Star Wars is a generational thing and older people think my cohort are mentally subnormal for enjoying it, but it’s been such a part of my childhood that I’m prepared to just set aside that voice in my head telling me it’s nonsense. So I was sad when I came out of the cinema earlier this week, having watched the best Star Wars film in at least 36 years, to hear that Carrie Fisher had died. Rogue One is an interesting example of my theory of Ottomanism.
In the most recent Star Wars films the human rebels have been overtly multiracial while the baddies are almost to a man of northern European appearance (including lots of Brits – I’m pretty sure the original started the craze for English baddies in Hollywood. Before 1977 they tended to be Russian or German). Rogue One leads to Episode IV (I’m pretty sure that’s not a spoiler) and one of the things the film does brilliantly is recreate the feel of the original – including some of the cast, despite one actor in question having been dead for several years. All is done perfectly except the demography of the original film – spoiler – until as Rogue One segues into the start of A New Hope the rebels are suddenly all blue eyed, blond haired Midwestern farm boys. American film makers can authentically recreate the haircuts of 1977 but not the people.
Other great examples of Ottomanism include Hamilton and the Harry Potter series; Ottomanism is not unhappy with other non-progressive ideas, such as hierarchy or inequality. Women must be empowered but then individual women were often very powerful in the least liberal of societies, such as the Ottoman Empire. What defines Ottomanism is what it is against – ethnic nationalism.

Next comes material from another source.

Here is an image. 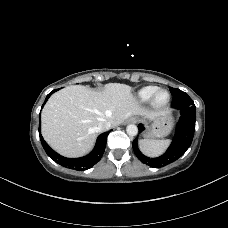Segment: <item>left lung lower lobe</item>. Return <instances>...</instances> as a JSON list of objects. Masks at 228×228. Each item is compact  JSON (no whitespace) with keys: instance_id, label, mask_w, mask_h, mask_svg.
Listing matches in <instances>:
<instances>
[{"instance_id":"left-lung-lower-lobe-1","label":"left lung lower lobe","mask_w":228,"mask_h":228,"mask_svg":"<svg viewBox=\"0 0 228 228\" xmlns=\"http://www.w3.org/2000/svg\"><path fill=\"white\" fill-rule=\"evenodd\" d=\"M171 106L180 110L181 117L177 124L173 141L162 156L157 158L146 157L138 149V139L135 138L132 143L137 158L142 163L154 168L166 166L180 158L190 147L193 140L196 106H194L192 99L188 95L182 98H173ZM138 129L141 133L144 130V126L139 124Z\"/></svg>"}]
</instances>
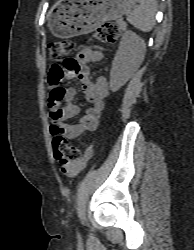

I can see the Star Wars series increasingly becoming an analogy for the decline of the United States, and its unbridgeable divide between globalists and nationalists; there’s obviously going to be some sort of Trump-like villain in Episode VIII. Star Wars is pretty simplistic, but it’s dangerous to present events in such black and white terms; if the American republic as we know it falls, as doesn’t seem that impossible after this year, most likely both sides will see themselves as trying to save it. Having said that, Rogue One for the first time presents some of the rebels as being extremists whose accent and dress is clearly middle eastern appearance; the imperial patrol in Jedda is clearly modelled on Americans in Iraq. And so not for the first time I found myself wondering if the Empire is actually for the best.
Anyway, this is usually the point when my dinner guests start slipping out of the door. And, blather aside, Rogue One is fantastic – so go and see it.